── DATASET RECORDS ──
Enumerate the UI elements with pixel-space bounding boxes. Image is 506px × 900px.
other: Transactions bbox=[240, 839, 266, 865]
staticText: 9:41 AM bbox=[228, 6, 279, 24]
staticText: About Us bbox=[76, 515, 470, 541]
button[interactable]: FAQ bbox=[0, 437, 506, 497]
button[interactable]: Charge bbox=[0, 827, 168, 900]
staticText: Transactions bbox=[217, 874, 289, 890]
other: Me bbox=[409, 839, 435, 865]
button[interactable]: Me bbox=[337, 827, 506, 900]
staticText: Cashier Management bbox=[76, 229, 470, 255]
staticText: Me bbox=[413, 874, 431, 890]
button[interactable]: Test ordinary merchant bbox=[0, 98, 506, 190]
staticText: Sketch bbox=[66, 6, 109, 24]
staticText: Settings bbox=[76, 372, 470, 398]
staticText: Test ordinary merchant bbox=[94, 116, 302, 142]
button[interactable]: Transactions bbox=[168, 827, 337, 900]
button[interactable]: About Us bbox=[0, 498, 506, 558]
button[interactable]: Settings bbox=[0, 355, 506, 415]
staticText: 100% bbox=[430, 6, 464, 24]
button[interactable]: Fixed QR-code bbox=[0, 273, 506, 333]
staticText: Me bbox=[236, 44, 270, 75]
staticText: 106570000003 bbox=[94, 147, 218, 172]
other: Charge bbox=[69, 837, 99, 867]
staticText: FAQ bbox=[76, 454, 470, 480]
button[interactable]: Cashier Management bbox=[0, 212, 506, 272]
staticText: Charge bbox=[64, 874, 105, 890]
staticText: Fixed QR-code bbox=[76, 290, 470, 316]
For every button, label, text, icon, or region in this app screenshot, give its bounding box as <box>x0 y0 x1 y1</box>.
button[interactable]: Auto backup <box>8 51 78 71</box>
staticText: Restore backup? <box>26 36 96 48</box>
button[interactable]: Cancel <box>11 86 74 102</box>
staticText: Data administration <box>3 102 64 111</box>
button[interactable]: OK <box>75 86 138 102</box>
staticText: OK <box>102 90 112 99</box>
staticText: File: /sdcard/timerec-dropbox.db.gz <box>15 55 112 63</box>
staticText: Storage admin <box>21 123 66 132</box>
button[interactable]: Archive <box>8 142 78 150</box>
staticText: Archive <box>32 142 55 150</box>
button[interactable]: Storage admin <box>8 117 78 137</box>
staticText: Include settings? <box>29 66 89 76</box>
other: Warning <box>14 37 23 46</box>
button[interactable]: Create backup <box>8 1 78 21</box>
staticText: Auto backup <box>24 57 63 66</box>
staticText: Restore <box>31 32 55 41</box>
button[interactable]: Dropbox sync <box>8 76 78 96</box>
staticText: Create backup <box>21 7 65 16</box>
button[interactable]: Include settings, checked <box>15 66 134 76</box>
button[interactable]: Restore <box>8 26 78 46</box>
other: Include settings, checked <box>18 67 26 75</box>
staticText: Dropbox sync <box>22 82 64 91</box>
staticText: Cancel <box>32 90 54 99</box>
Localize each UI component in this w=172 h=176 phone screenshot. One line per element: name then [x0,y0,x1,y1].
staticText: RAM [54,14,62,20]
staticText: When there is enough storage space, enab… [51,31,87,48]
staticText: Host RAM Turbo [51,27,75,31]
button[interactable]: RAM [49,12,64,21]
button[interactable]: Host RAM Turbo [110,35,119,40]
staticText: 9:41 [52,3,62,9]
───
■ EXERCISE BRIEF
What lines of the material above contain "Management"? Return each of them.

■ EXERCISE RESULT
staticText: Cashier Management bbox=[76, 229, 470, 255]
button[interactable]: Cashier Management bbox=[0, 212, 506, 272]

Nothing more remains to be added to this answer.